Hydrocarbons are widely used for fuels and chemical feedstocks. Hydrocarbons are generally found in subsurface rock formations that are generally termed reservoirs. Removing hydrocarbons from the reservoirs depends on numerous physical properties of the rock formations, such as the permeability of the rock containing the hydrocarbons, the ability of the hydrocarbons to flow through the rock formations, and the proportion of hydrocarbons present, among others.
Often, mathematical models termed “reservoir simulation models” are used to simulate hydrocarbon reservoirs for locating hydrocarbons and optimizing the production of the hydrocarbons. A reservoir simulator models the flow of a multiphase fluid through a heterogeneous porous media, using an iterative, time-stepping process where a particular hydrocarbon production strategy is optimized. Most reservoir simulation models assume linear potential flow. Darcy's law may be used to describe the linear relationship between potential gradients and flow velocity. In some regions of the reservoir, non-Darcy flow models such as Forchheimer flow, which describe a non-linear relationship between potential gradient and fluid velocity, may be used. In general, however, these models were developed assuming single-phase flow. Therefore, reservoir simulators have extended those models to multiphase flow assuming that each phase may be handled separately and or coupled via capillary pressure effects.

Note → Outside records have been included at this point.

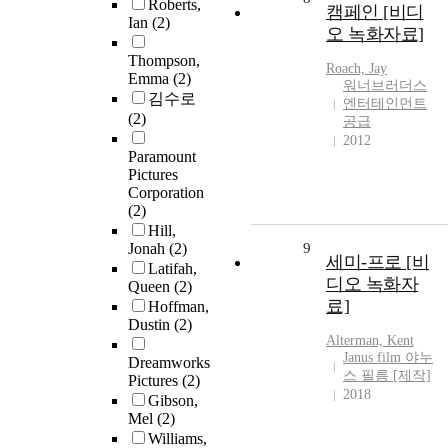
Roberts,
캠페인 [비디
Ian
(2)
오 녹화자료]
Thompson,
Roach, Jay
Emma
(2)
워너브러더스
김수로
엔터테인먼트
(2)
공급
2012
Paramount
Pictures
Corporation
(2)
Hill,
Jonah
(2)
9
세미-프로 [비
Latifah,
디오 녹화자
Queen
(2)
료]
Hoffman,
Dustin
(2)
Alterman, Kent
Janus film 야누
Dreamworks
스 필름 [제작]
Pictures
(2)
2018
Gibson,
Mel
(2)
Williams,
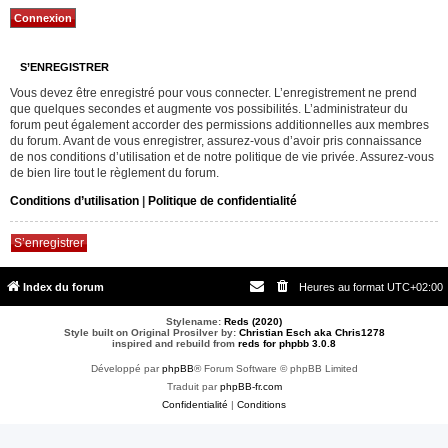
S’ENREGISTRER
Vous devez être enregistré pour vous connecter. L’enregistrement ne prend
que quelques secondes et augmente vos possibilités. L’administrateur du
forum peut également accorder des permissions additionnelles aux membres
du forum. Avant de vous enregistrer, assurez-vous d’avoir pris connaissance
de nos conditions d’utilisation et de notre politique de vie privée. Assurez-vous
de bien lire tout le règlement du forum.
Conditions d’utilisation
|
Politique de confidentialité
S’enregistrer
Index du forum
Heures au format
UTC+02:00
Stylename:
Reds (2020)
Style built on Original Prosilver by:
Christian Esch aka Chris1278
inspired and rebuild from
reds for phpbb 3.0.8
Développé par
phpBB
® Forum Software © phpBB Limited
Traduit par
phpBB-fr.com
Confidentialité
|
Conditions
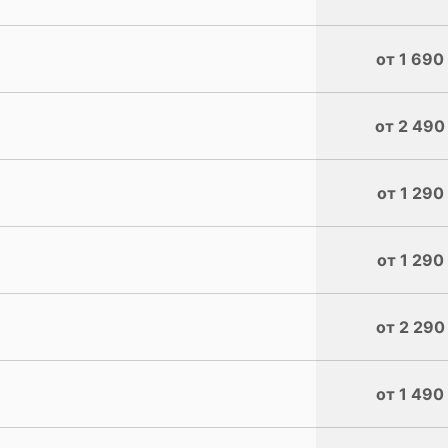
от 1 690
от 2 490
от 1 290
от 1 290
от 2 290
от 1 490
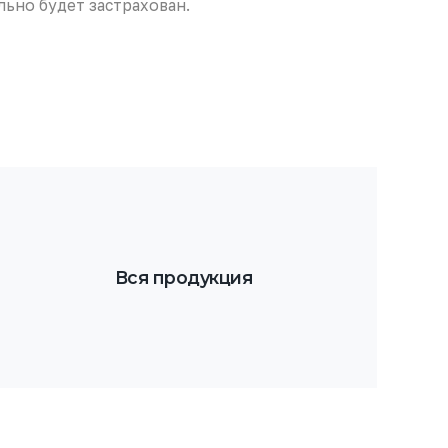
льно будет застрахован.
Вся продукция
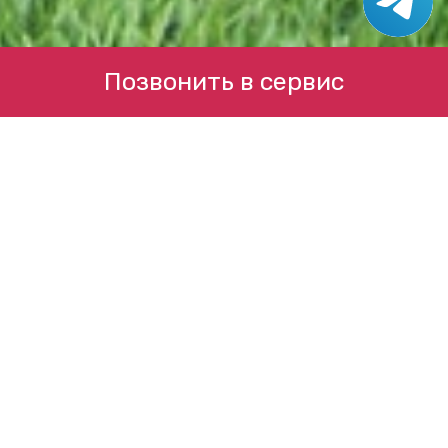
Позвонить в сервис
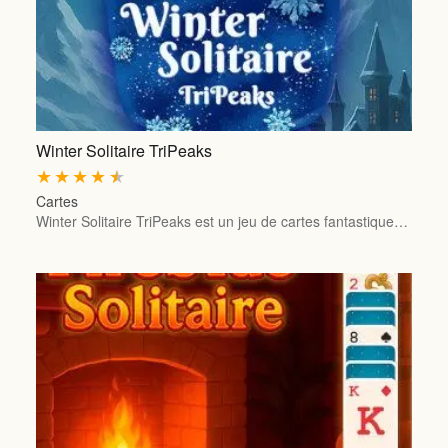
Winter Solitaire TriPeaks
★
★
★
★
★
Cartes
Winter Solitaire TriPeaks est un jeu de cartes fantastique…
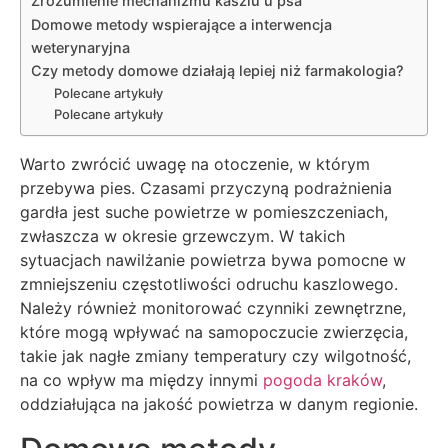
Zrozumienie mechanizmu kaszlu u psa
Domowe metody wspierające a interwencja
weterynaryjna
Czy metody domowe działają lepiej niż farmakologia?
Polecane artykuły
Polecane artykuły
Warto zwrócić uwagę na otoczenie, w którym
przebywa pies. Czasami przyczyną podrażnienia
gardła jest suche powietrze w pomieszczeniach,
zwłaszcza w okresie grzewczym. W takich
sytuacjach nawilżanie powietrza bywa pomocne w
zmniejszeniu częstotliwości odruchu kaszlowego.
Należy również monitorować czynniki zewnętrzne,
które mogą wpływać na samopoczucie zwierzęcia,
takie jak nagłe zmiany temperatury czy wilgotność,
na co wpływ ma między innymi
pogoda kraków
,
oddziałująca na jakość powietrza w danym regionie.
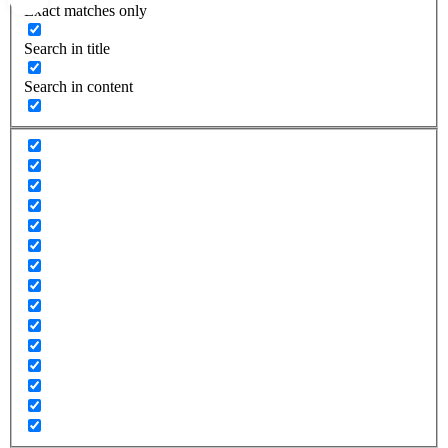
Exact matches only
Search in title
Search in content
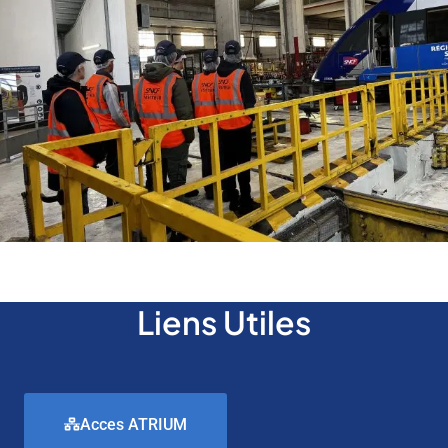
Liens Utiles
Acces ATRIUM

Once the governing equations are defined, equations on a simulation grid are discretized. State variables are then updated through time according to the boundary conditions. The accuracy of the solution depends on the assumptions inherent in the discretization method and the grid on which it is applied. For example, a simple two-point flux approximation (TPFA) in conjunction with a finite difference approach assumes that the fluid velocity is a function of potentials of only two points. This is valid if the grid is orthogonal and permeability is isotropic in the region in question. If permeability is not isotropic and/or the grid is not orthogonal, this TPFA is incorrect and the fluid velocity will be inaccurate. Alternative multi-point flux approximations (MPFA) or different discretization methods, such as Finite Element Methods, have been applied to address this problem. Such methods currently suffer from their inability to resolve the problem on complex geometries in a computationally efficient manner.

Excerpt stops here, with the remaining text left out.